Despite the victory of the prize-winning dissertation and the academic job, life as a female academic in the late 1960s and early 1970s remained challenging. Indeed, the job market itself had taught her that already. At the December 1968 AHA annual meeting, when interviews were still arranged through word of mouth rather than by advertisements, she approached the chair of one department with a position in early American history and asked to submit her resume. He refused to accept it. His rationale was that “there were too many skirts on campus.” Mary Beth describes this moment as fundamental in her feminist consciousness raising, to use a phrase from the era. The chair’s sexism lost his institution a first-rate scholar and teacher and the academy gained an ever-fiercer advocate for gender equality.

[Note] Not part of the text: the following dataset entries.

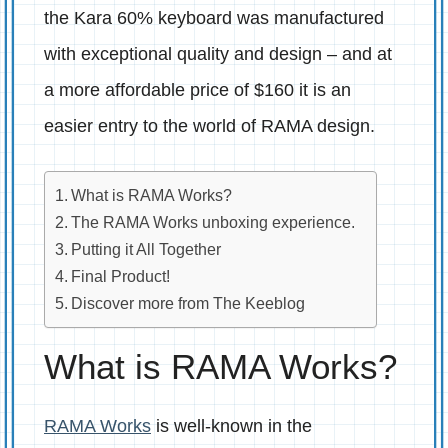
the Kara 60% keyboard was manufactured
with exceptional quality and design – and at
a more affordable price of $160 it is an
easier entry to the world of RAMA design.
What is RAMA Works?
The RAMA Works unboxing experience.
Putting it All Together
Final Product!
Discover more from The Keeblog
What is RAMA Works?
RAMA Works
is well-known in the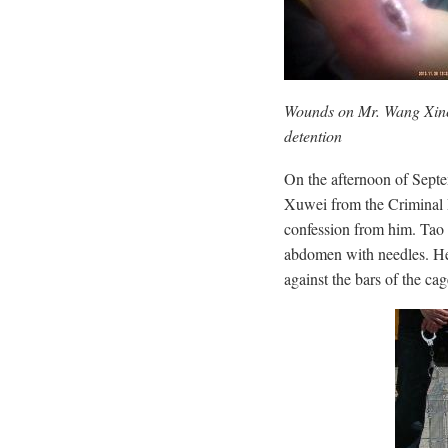
Wounds on Mr. Wang Xinchu
detention
On the afternoon of Septe
Xuwei from the Criminal P
confession from him. Tao
abdomen with needles. He
against the bars of the cag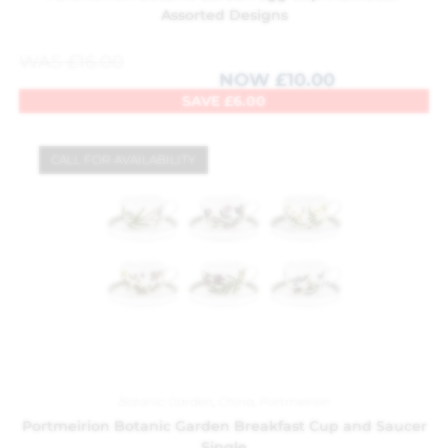
Assorted Designs
WAS
£
16.00
NOW
£
10.00
SAVE
£
6.00
CALL FOR AVAILABILITY
Botanic Garden
,
China
,
Portmeirion
Portmeirion Botanic Garden Breakfast Cup and Saucer
Single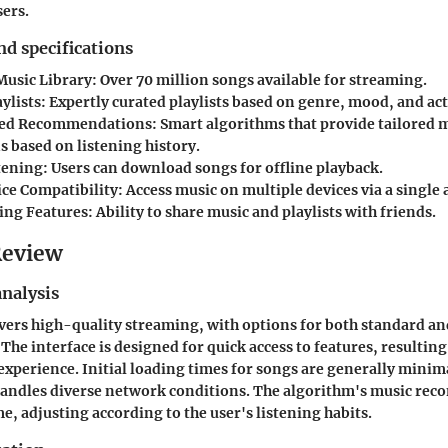
sers.
nd specifications
Music Library
: Over 70 million songs available for streaming.
ylists
: Expertly curated playlists based on genre, mood, and act
zed Recommendations
: Smart algorithms that provide tailored 
s based on listening history.
stening
: Users can download songs for offline playback.
ce Compatibility
: Access music on multiple devices via a single 
ring Features
: Ability to share music and playlists with friends.
Review
nalysis
vers high-quality streaming, with options for both standard a
 The interface is designed for quick access to features, resultin
experience. Initial loading times for songs are generally minim
 handles diverse network conditions. The algorithm's music r
e, adjusting according to the user's listening habits.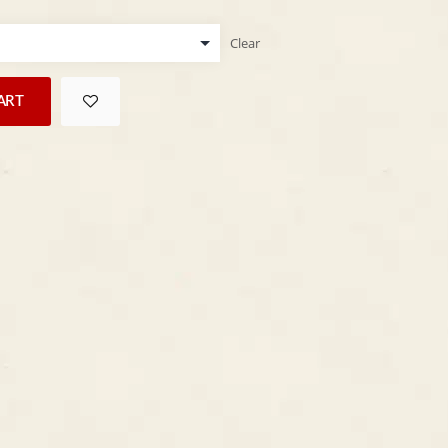
Clear
ART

At the University of Connecticut, Mary Beth got her first real taste of teaching, learning how to structure lectures that could engage students in the US survey course. The isolation of Storrs, Connecticut, proved difficult for her as a young single woman, but through a colleague at the university, Mary Beth became involved with the Berkshire Conference of Women Historians. She found it exhilarating to be in a room with all female historians for the first time, and she became a steadfast supporter of the organization, known familiarly as the Berks. She has still never missed one of the conferences on women’s history that the Berks has sponsored periodically since 1973.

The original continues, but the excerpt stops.